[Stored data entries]
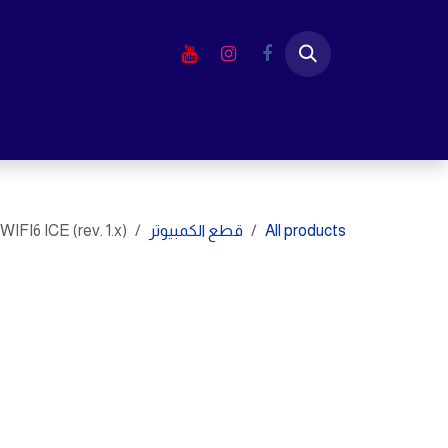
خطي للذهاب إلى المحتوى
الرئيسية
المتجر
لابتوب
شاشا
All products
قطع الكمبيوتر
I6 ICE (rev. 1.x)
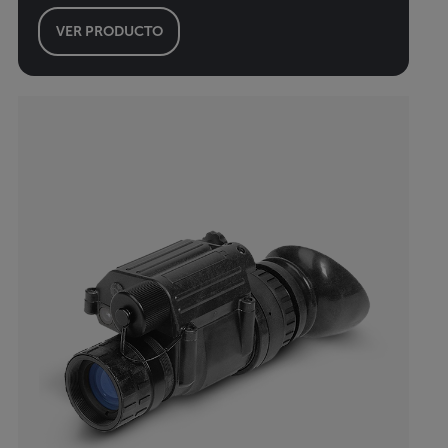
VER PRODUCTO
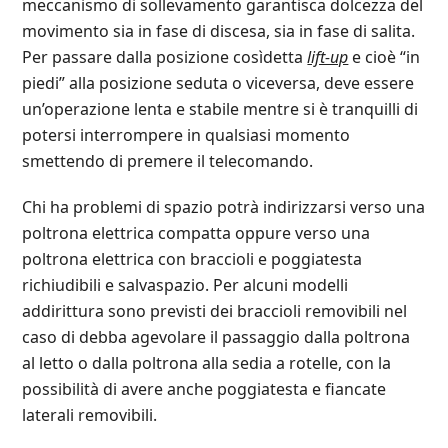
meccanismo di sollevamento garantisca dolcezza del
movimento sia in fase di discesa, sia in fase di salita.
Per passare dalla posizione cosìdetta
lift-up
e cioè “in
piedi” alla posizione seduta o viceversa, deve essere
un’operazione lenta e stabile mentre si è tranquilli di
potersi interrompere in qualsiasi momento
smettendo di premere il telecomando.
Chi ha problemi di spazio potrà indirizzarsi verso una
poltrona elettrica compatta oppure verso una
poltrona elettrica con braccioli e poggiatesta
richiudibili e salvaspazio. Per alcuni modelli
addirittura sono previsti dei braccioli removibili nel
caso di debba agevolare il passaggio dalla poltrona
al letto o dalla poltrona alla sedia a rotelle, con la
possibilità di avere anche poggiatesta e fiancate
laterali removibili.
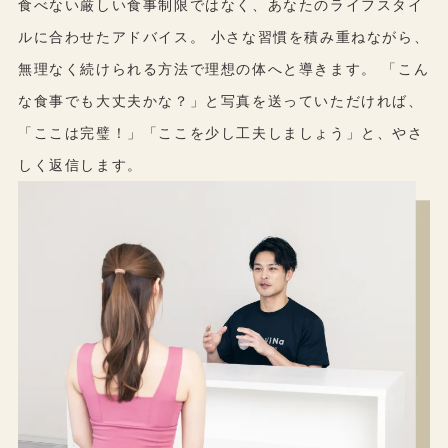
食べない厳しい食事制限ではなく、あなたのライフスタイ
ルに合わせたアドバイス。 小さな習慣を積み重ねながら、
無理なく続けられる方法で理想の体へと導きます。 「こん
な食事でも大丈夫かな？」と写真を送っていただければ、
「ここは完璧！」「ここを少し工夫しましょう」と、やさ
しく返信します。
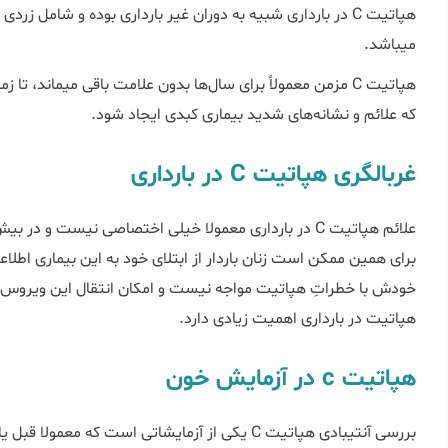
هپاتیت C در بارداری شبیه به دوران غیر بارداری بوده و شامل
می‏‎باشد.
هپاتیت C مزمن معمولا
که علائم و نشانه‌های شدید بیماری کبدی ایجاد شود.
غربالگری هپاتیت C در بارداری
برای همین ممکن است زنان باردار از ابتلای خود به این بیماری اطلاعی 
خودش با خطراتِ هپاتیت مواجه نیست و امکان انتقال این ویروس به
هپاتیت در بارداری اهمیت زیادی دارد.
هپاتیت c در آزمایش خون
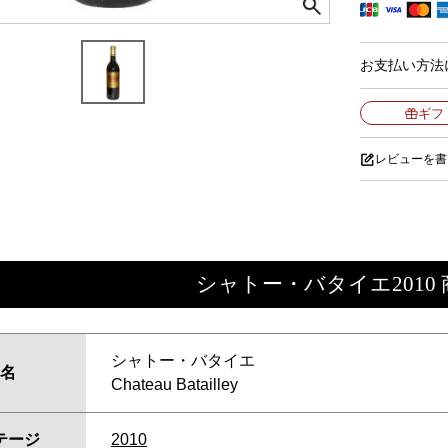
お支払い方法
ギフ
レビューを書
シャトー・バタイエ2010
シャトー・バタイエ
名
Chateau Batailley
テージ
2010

What needs to be done: The expected output is one number: how many lines of the data above hold the string "removibili".

Result for this task: 2